Content starts

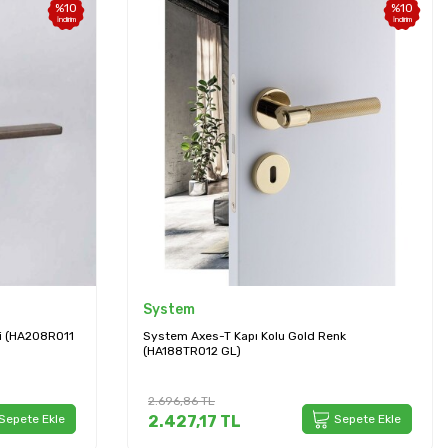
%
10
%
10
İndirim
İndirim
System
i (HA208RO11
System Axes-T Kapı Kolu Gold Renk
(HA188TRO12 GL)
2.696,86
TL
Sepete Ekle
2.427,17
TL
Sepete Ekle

Content ends

* _TASK DETAILS_: Reproduce each line above exactly, but not a single picture.

* _SOLUTION BELOW_:
%
10
%
10
İndirim
İndirim
System
i (HA208RO11
System Axes-T Kapı Kolu Gold Renk
(HA188TRO12 GL)
2.696,86
TL
Sepete Ekle
2.427,17
TL
Sepete Ekle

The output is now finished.